Re: [RFC v5 PATCH] mm: shmem: make stat.st_blksize return huge page size if THP is on

Hugh Dickins <hughd@xxxxxxxxxx> · Mon, 30 Apr 2018 23:32:42 -0700 (PDT)

On Wed, 25 Apr 2018, Yang Shi wrote:

> Since tmpfs THP was supported in 4.8, hugetlbfs is not the only
> filesystem with huge page support anymore. tmpfs can use huge page via
> THP when mounting by "huge=" mount option.
> 
> When applications use huge page on hugetlbfs, it just need check the
> filesystem magic number, but it is not enough for tmpfs. Make
> stat.st_blksize return huge page size if it is mounted by appropriate
> "huge=" option to give applications a hint to optimize the behavior with
> THP.
> 
> Some applications may not do wisely with THP. For example, QEMU may mmap
> file on non huge page aligned hint address with MAP_FIXED, which results
> in no pages are PMD mapped even though THP is used. Some applications
> may mmap file with non huge page aligned offset. Both behaviors make THP
> pointless.
> 
> statfs.f_bsize still returns 4KB for tmpfs since THP could be split, and it
> also may fallback to 4KB page silently if there is not enough huge page.
> Furthermore, different f_bsize makes max_blocks and free_blocks
> calculation harder but without too much benefit. Returning huge page
> size via stat.st_blksize sounds good enough.
> 
> Since PUD size huge page for THP has not been supported, now it just
> returns HPAGE_PMD_SIZE.
> 
> Signed-off-by: Yang Shi <yang.shi@xxxxxxxxxxxxxxxxx>
> Cc: "Kirill A. Shutemov" <kirill.shutemov@xxxxxxxxxxxxxxx>
> Cc: Hugh Dickins <hughd@xxxxxxxxxx>

Sorry, I have no enthusiasm for this patch; but do I feel strongly
enough to override you and everyone else to NAK it? No, I don't
feel that strongly, maybe st_blksize isn't worth arguing over.
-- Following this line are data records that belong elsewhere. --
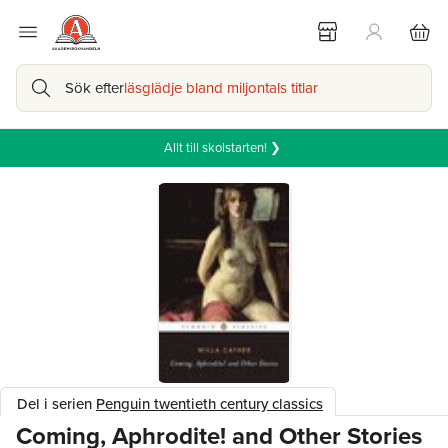
Sök efter
läsglädje bland miljontals titlar
Allt till skolstarten! ❯
Del i serien
Penguin twentieth century classics
Coming, Aphrodite! and Other Stories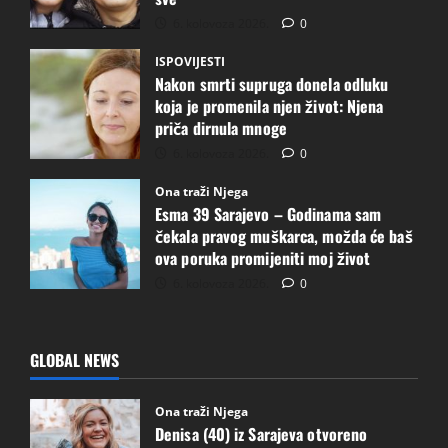
6. kolovoza 2026.
0
ISPOVIJESTI
Nakon smrti supruga donela odluku
koja je promenila njen život: Njena
priča dirnula mnoge
6. kolovoza 2026.
0
Ona traži Njega
Esma 39 Sarajevo – Godinama sam
čekala pravog muškarca, možda će baš
ova poruka promijeniti moj život
6. kolovoza 2026.
0
GLOBAL NEWS
Ona traži Njega
Denisa (40) iz Sarajeva otvoreno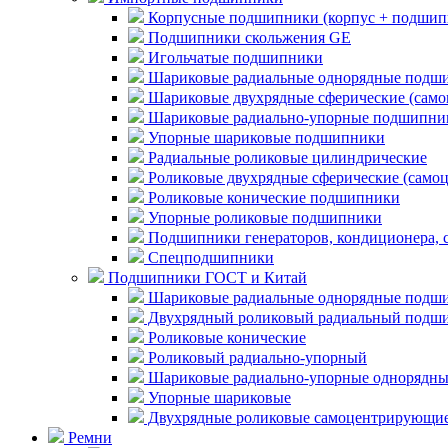
Корпусные подшипники (корпус + подшип
Подшипники скольжения GE
Игольчатые подшипники
Шариковые радиальные однорядные подши
Шариковые двухрядные сферические (сам
Шариковые радиально-упорные подшипни
Упорные шариковые подшипники
Радиальные роликовые цилиндрические
Роликовые двухрядные сферические (само
Роликовые конические подшипники
Упорные роликовые подшипники
Подшипники генераторов, кондиционера, 
Спецподшипники
Подшипники ГОСТ и Китай
Шариковые радиальные однорядные подши
Двухрядный роликовый радиальный подши
Роликовые конические
Роликовый радиально-упорный
Шариковые радиально-упорные однорядны
Упорные шариковые
Двухрядные роликовые самоцентрирующи
Ремни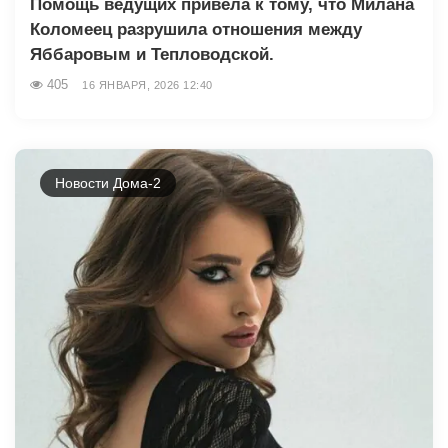
Помощь ведущих привела к тому, что Милана
Коломеец разрушила отношения между
Яббаровым и Тепловодской.
405
16 ЯНВАРЯ, 2026 12:40
Новости Дома-2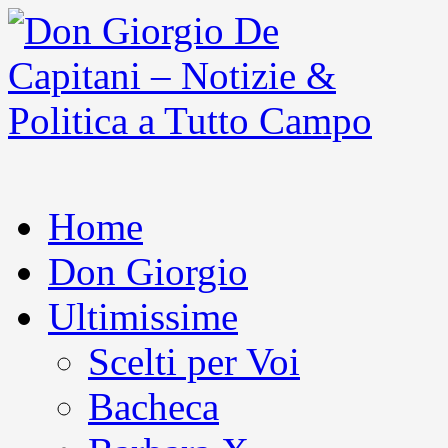
Home
Don Giorgio
Ultimissime
Scelti per Voi
Bacheca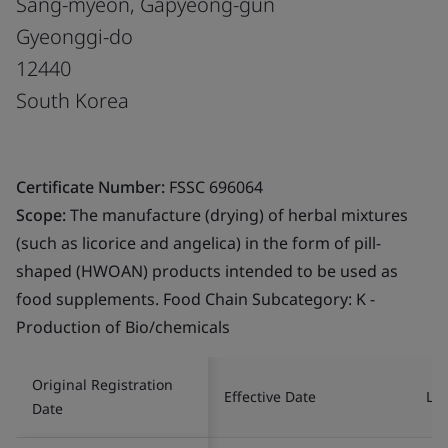
Sang-myeon, Gapyeong-gun
Gyeonggi-do
12440
South Korea
Certificate Number:
FSSC 696064
Scope:
The manufacture (drying) of herbal mixtures
(such as licorice and angelica) in the form of pill-
shaped (HWOAN) products intended to be used as
food supplements. Food Chain Subcategory: K -
Production of Bio/chemicals
Original Registration
Effective Date
Las
Date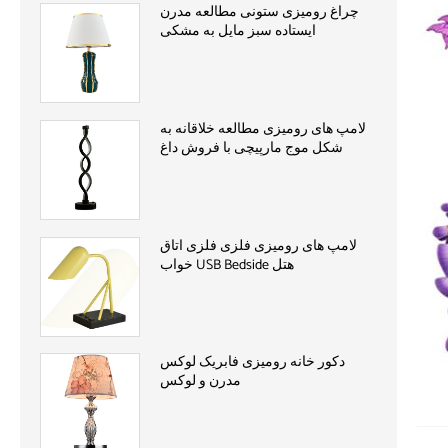
چراغ رومیزی ستونی مطالعه مدرن
ایستاده سبز مایل به مشکی
لامپ های رومیزی مطالعه خلاقانه به
شکل موج مارپیچی با فروش داغ
لامپ های رومیزی فلزی فلزی اتاق
خواب USB Bedside هتل
دکور خانه رومیزی فابریک لوکس
مدرن و لوکس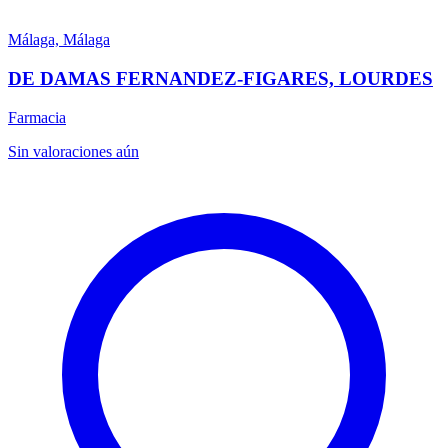
Málaga, Málaga
DE DAMAS FERNANDEZ-FIGARES, LOURDES
Farmacia
Sin valoraciones aún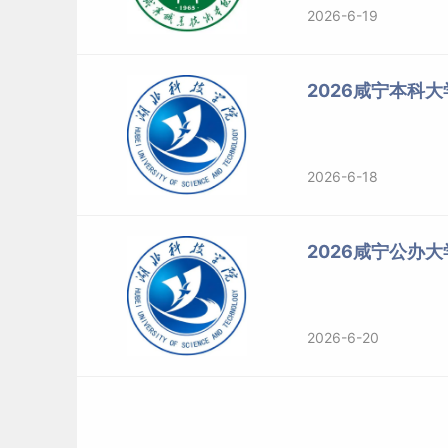
2026-6-19
2026咸宁本科
2026-6-18
2026咸宁公办
2026-6-20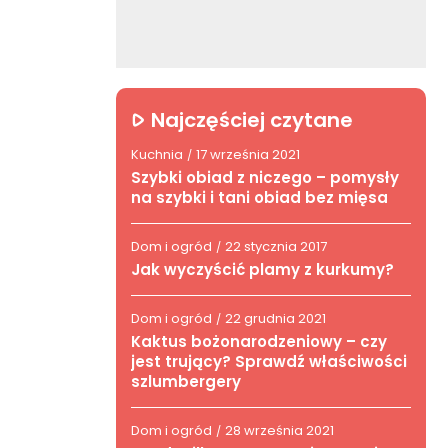
Najczęściej czytane
Kuchnia
17 września 2021
/
Szybki obiad z niczego – pomysły
na szybki i tani obiad bez mięsa
Dom i ogród
22 stycznia 2017
/
Jak wyczyścić plamy z kurkumy?
Dom i ogród
22 grudnia 2021
/
Kaktus bożonarodzeniowy – czy
jest trujący? Sprawdź właściwości
szlumbergery
Dom i ogród
28 września 2021
/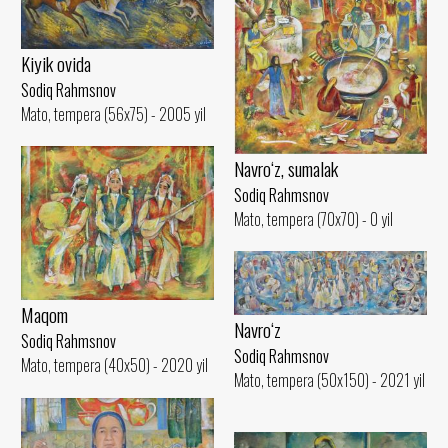
Kiyik ovida
Sodiq Rahmsnov
Mato, tempera (56x75) - 2005 yil
Navro‘z, sumalak
Sodiq Rahmsnov
Mato, tempera (70x70) - 0 yil
Maqom
Navro‘z
Sodiq Rahmsnov
Sodiq Rahmsnov
Mato, tempera (40x50) - 2020 yil
Mato, tempera (50x150) - 2021 yil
We did look at struct stat when designing huge tmpfs, to see if there
were any fields that should be adjusted for it; but concluded none.
Yes, it would sometimes be nice to have a quickly accessible indicator
for when tmpfs has been mounted huge (scanning /proc/mounts for options
can be tiresome, agreed); but since tmpfs tries to supply huge (or not)
pages transparently, no difference seemed right.

So, because st_blksize is a not very useful field of struct stat,
with "size" in the name, we're going to put HPAGE_PMD_SIZE in there
instead of PAGE_SIZE, if the tmpfs was mounted with one of the huge
"huge" options (force or always, okay; within_size or advise, not so
much). Though HPAGE_PMD_SIZE is no more its "preferred I/O size" or
"blocksize for file system I/O" than PAGE_SIZE was.

Which we can expect to speed up some applications and disadvantage
others, depending on how they interpret st_blksize: just like if
we changed it in the same way on non-huge tmpfs.  (Did I actually
try changing st_blksize early on, and find it broke something? If
so, I've now forgotten what, and a search through commit messages
didn't find it; but I guess we'll find out soon enough.)

If there were an mstat() syscall, returning a field "preferred
alignment", then we could certainly agree to put HPAGE_PMD_SIZE in
there; but in stat()'s st_blksize? And what happens when (in future)
mm maps this or that hard-disk filesystem's blocks with a pmd mapping
- should that filesystem then advertise a bigger st_blksize, despite
the same disk layout as before? What happens with DAX?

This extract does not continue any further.